Orchard Street (digital)

After shooting a building for a client in Midtown in the morning, I spent several hours with the view camera on the Lower East Side. I returned to a spot on Orchard Street that I had looked at previously without my camera, and set up a view with tenements and a new rather alien tower in the background. I realized later, that the tenement in the foreground, stripped of its stoop, is the location of a photograph I did in 1980.

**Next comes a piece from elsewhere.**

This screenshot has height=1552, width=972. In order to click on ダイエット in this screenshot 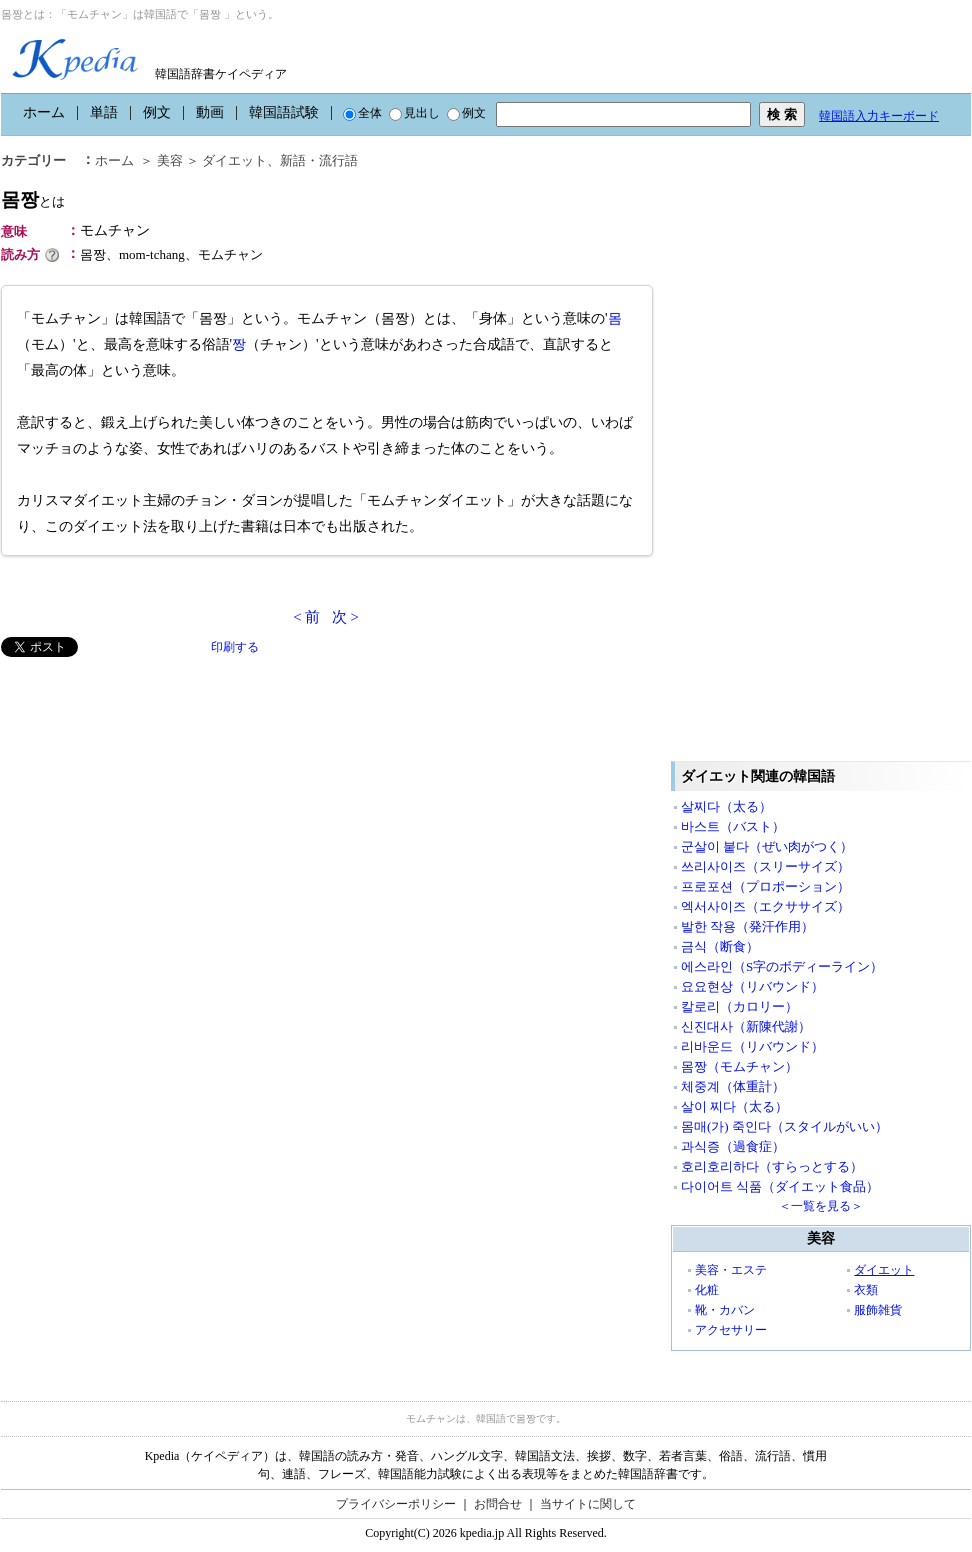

Orchard Street, 1980 (4×5 film)

Orchard Street, while still full of shops, and generally much fixed up over 1980, is less vibrant than it once was. Back then, it was an intense island of commerce in the midst of an often scary neighborhood. Although, the street is still closed off to cars on Sundays, the street hawkers and those protecting the goods displayed on the sidewalk can be intimidating rather than inviting. At the same time, clubs, bars, and more fashionable shops are gradually pushing out the discount trade.


Ludlow Street (digital)

Nearby on Ludlow, opposite one of the most characteristic blocks of tenements on the Lower East Side, a new building rises on the base of an older structure. In this area, near the Tenement Museum, the city has placed historic bishop’s crook light fixtures.

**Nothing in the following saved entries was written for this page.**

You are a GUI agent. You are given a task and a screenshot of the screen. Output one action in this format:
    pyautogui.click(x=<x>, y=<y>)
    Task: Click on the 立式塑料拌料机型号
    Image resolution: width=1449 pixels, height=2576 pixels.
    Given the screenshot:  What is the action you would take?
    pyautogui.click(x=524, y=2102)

Rivington Street (digital)

On Rivington, I photographed a synagogue that has been converted to housing. This has happened all over the neighborhood. Though some have remained synagogues, others have been reconsecrated as churches.


M’Finda Kalunga Garden between Rivington and Delancey (digital)

I ended my walk at the M’Finda Kalunga Garden in Sarah D. Roosevelt Park between Rivington And Delancey Streets. I saw that my former building neighbor Bob Humber was inside the garden–he’s a regular volunteer there–and he let me inside the gate. This garden was established in 1983, which makes it one of the oldest community gardens on the Lower East Side.

On the fence of the garden is an information sign stating that the adjacent playground was formerly the location of New York’s African burial ground.

Dutch colonists brought the first Africans to the New Amsterdam colony in the late 1500s. By 1748, African-Americans, slave and free, made up 20% of the city’s population. In addition to being banned from membership in churches, at best relegated to balconies and back pews, New York black residents endured curfews meeting prohibitions, and burial restrictions.

The graveyard was disinterred in the mid 19th century, and like most of the Lower East Side, tenements rose on the site. The tenements were eventually demolished, and a one block wide park was constructed from Houston Street down to Canal Street. In 1980 it was a fearful strip, entered by few but drug dealers and addicts. Today, it is an intensely used series of playgrounds with the M’Finda Kaunga garden as the only quiet oasis.